Dataset entries >>
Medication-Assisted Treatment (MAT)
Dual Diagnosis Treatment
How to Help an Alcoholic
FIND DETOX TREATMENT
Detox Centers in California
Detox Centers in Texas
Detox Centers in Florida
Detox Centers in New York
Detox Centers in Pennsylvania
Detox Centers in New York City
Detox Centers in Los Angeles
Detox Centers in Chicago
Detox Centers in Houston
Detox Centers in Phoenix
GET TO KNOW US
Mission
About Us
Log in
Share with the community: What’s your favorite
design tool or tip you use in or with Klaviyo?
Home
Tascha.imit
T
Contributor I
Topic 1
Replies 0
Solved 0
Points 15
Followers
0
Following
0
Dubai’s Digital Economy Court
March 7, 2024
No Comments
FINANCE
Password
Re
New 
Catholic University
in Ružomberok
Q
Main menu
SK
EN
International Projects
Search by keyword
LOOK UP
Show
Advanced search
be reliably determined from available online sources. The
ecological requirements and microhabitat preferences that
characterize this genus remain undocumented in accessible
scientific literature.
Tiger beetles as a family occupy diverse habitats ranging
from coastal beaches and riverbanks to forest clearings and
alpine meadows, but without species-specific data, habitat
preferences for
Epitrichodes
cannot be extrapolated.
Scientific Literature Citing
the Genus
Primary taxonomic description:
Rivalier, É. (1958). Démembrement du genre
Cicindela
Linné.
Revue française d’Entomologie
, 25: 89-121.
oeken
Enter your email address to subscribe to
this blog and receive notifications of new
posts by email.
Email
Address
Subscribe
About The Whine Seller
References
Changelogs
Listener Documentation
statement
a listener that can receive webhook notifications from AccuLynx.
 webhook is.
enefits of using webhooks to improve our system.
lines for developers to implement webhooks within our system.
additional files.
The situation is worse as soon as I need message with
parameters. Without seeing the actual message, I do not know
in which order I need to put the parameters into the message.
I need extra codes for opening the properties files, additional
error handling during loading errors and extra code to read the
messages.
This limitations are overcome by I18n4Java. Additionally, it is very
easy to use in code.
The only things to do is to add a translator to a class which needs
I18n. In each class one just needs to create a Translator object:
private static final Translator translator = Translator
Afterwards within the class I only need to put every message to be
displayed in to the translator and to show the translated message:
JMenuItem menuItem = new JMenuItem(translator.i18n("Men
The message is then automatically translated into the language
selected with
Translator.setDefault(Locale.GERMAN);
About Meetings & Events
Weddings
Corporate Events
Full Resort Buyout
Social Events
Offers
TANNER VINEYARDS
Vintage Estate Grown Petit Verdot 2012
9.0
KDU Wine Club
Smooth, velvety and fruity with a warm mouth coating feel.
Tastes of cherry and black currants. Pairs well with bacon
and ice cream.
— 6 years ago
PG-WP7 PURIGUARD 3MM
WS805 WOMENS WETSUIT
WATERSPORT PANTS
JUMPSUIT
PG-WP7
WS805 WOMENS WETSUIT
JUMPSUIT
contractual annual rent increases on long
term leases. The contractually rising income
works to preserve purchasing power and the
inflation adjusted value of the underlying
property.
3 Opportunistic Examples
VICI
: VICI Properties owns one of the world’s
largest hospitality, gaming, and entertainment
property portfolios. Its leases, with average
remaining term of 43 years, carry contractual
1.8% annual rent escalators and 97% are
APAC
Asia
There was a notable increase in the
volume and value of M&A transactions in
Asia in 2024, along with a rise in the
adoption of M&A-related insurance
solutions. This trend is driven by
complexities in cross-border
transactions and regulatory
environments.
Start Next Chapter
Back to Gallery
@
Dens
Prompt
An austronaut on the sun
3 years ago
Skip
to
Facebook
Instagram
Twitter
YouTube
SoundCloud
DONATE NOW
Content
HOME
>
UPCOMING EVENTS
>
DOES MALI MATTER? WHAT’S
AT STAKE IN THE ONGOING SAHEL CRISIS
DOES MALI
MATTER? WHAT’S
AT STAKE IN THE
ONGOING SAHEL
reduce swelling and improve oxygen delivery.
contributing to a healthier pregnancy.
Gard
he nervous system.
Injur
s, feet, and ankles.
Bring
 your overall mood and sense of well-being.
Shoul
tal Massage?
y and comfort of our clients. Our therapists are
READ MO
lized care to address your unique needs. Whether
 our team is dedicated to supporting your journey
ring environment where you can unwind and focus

ACTIVITY >> Nothing but the lines above from the one containing "lines for developers" through the one containing "The message is" should appear in the answer, each repeated exactly.

YOUR SOLUTION >>
lines for developers to implement webhooks within our system.
additional files.
The situation is worse as soon as I need message with
parameters. Without seeing the actual message, I do not know
in which order I need to put the parameters into the message.
I need extra codes for opening the properties files, additional
error handling during loading errors and extra code to read the
messages.
This limitations are overcome by I18n4Java. Additionally, it is very
easy to use in code.
The only things to do is to add a translator to a class which needs
I18n. In each class one just needs to create a Translator object:
private static final Translator translator = Translator
Afterwards within the class I only need to put every message to be
displayed in to the translator and to show the translated message:
JMenuItem menuItem = new JMenuItem(translator.i18n("Men
The message is then automatically translated into the language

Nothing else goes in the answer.